*Hermann Hesse's The Glass Bead Game - the act of withdrawal. People who decide to withdraw from society, men (specifically) who remove themselves from the common preoccupation of acquiring assets, acquiring a partner, and sometimes, for the hermits, even of acquiring company. Withdrawal is everywhere in this novel.
And these are 'positive' movings-away, they are men who 'go towards' something, not men who are running away from something, so not the people who withdraw from society from discomfort or to lick a wound. On the contrary, they are the academics, in the case of this Glass Bead Game the extraordinarily gifted; or they are those capable of some religious state; or they are those (who think they are) passing through some 'door of perception' into The Real. Hesse's The Glass Bead Game writes of these three types - the rarefied intellectual; the contemplative yogi; and (less comprehensively) the monk.
The rarefied intellectual withdraws himself; he steps away from profit-and-loss, from pleasing a woman, from raising a child; he withdraws himself from distraction, and tentatively presents his skills before the challenge of understanding, of research, of exquisite music, or of this exquisite Glass Bead Game.
The contemplative yogi withdraws himself from sound touch and feeling, to achieve a stillness where he can pass through some 'door' and enter the world of 'the essential' and of 'the unchanging' (Hesse, like far too many others, distorts word-definition and talks gobbledygook when trying to describe 'The Essential', but he does grant that possibly language is not sufficient).
And lastly, the Christian Penitent withdraws himself to seek his own state of grace.
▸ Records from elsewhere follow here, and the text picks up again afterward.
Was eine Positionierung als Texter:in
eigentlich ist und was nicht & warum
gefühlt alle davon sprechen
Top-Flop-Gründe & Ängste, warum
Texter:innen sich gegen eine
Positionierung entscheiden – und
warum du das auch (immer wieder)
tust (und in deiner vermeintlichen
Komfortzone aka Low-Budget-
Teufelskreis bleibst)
To withdraw oneself and to pursue an 'intensive cultivation of the mind' or to cultivate a 'natural life'? - there's the question. Hesse raises the problems within the withdrawn life, and also the objections to it.
And, in addition to the above, 'withdrawal' of other sorts is everywhere within The Glass Bead Game. As well as his fundamental academic withdrawal, in common with his colleagues, Joseph Knecht at one time withdraws from people to avoid his destiny; at another time withdraws from the position of Magister Ludi to engage with the outside world. Bertram, the Shadow to a Magister Ludi, withdraws. The oddest withdrawal of them all is that of the Music Master. His way of taking leave of the world now that he is old, is exceptional. He virtually loses the habit of speaking; he stops visiting people and stops asking them over; gradually he stops recognising them altogether. Yet he is steeped in a gentle cheerfulness and communicates in looks and glances, in cheerful silences; he is passing through some barrier into some eternal world - he is becoming a saint.
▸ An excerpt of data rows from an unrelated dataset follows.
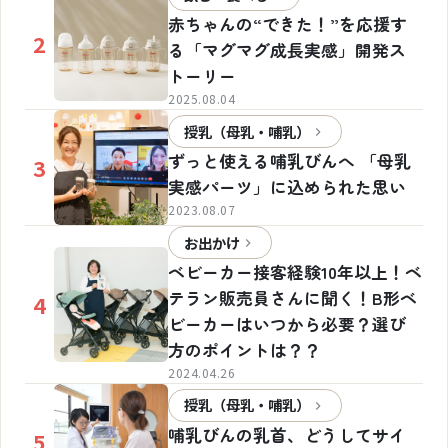
赤ちゃんの“できた！”を応援す
2
る「マグマグ成長実感」開発ス
トーリー
2025.08.04
授乳（母乳・哺乳）
ずっと使える哺乳びんへ 「母乳
3
実感パーツ」に込められた思い
2023.08.07
お出かけ
ベビーカー接客経験10年以上！ベ
テラン販売員さんに聞く！B形ベ
4
ビーカーはいつから必要？選び
方のポイントは？？
2024.04.26
授乳（母乳・哺乳）
哺乳びんの乳首、どうしてサイ
5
And doesn't this idea of 'withdrawal', of a province called Castalia, colour the lasting memory of Hesse's The Glass Bead Game? Some will sneer. Some will feel 'at home', Castalia a fictional place that would have suited them well, if only it existed and if only they had been born with the intellect.
*Hermann Hesse's The Glass Bead Game - people who sneer at academics. To spend one's life in the pursuit of pure thought, in academia, if one has those skills and the option, Or to get down and mix it with loves, the cheating vagina and the cheating cock, money-makings, wild enthusiasms for a Left or a Right politics, making children and raising more of the same - this might be the core of Hermann Hesse's The Glass Bead Game.
A reader's response to The Glass Bead Game depends hugely on his response to men who are academics. It ought to be a neutral response. You'd still be sitting in a mud hut sucking your toes without academics. People who sneer at academic types, if they ever get beyond the first few pages, will not take to Hermann Hesse. Hesse loves both the academic and the non-academic, his big three novels juxtapose both types of Man, but he always leads with the academic.
*Hermann Hesse's The Glass Bead Game - is a novel's aspiration important? Is a writer simply trying to entertain, or to thrill; is he trying to describe a life and a time; or, is he trying to unpack some timeless human predicaments? Hesse's The Glass Bead Game aspires to be something enormous.